Data items:
Segment Open
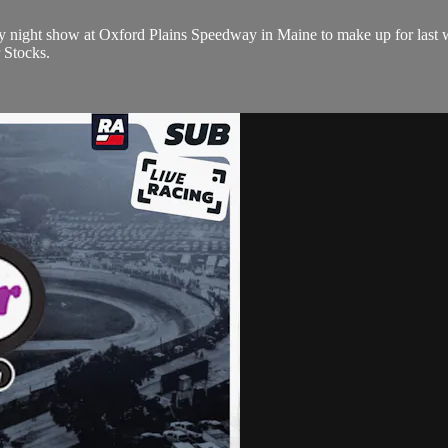
day night show at Oxford Plains Speedway in Maine to make up for last 
 Stocks.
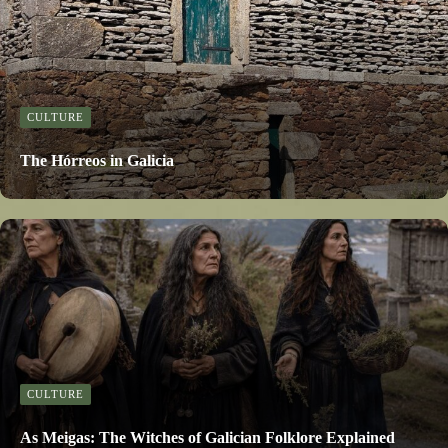
CULTURE
The Hórreos in Galicia
CULTURE
As Meigas: The Witches of Galician Folklore Explained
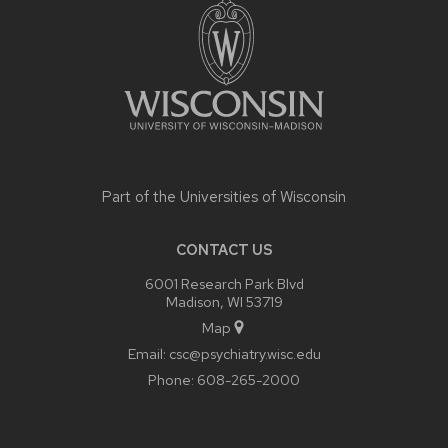
CONTENT
Part of the
Universities of Wisconsin
CONTACT US
6001 Research Park Blvd
Madison, WI 53719
Map
Email:
csc@psychiatry.wisc.edu
Phone:
608-265-2000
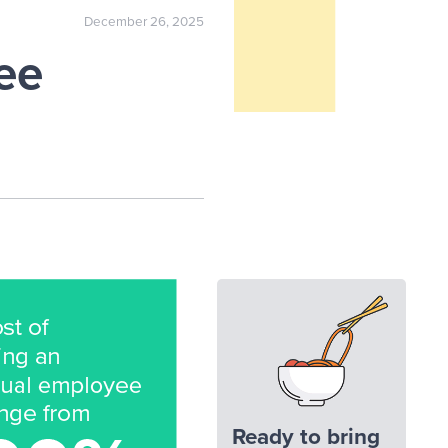
December 26, 2025
ee
Ready to bring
Segment Closed
About this exercise: All of the entries must be reproduced exactly, with no pictures kept.

Task answer:
day night show at Oxford Plains Speedway in Maine to make up for last 
 Stocks.
CULTURE
The Hórreos in Galicia
CULTURE
As Meigas: The Witches of Galician Folklore Explained
CONTENT
Part of the
Universities of Wisconsin
CONTACT US
6001 Research Park Blvd
Madison, WI 53719
Map
Email:
csc@psychiatry.wisc.edu
Phone:
608-265-2000
December 26, 2025
ee
Ready to bring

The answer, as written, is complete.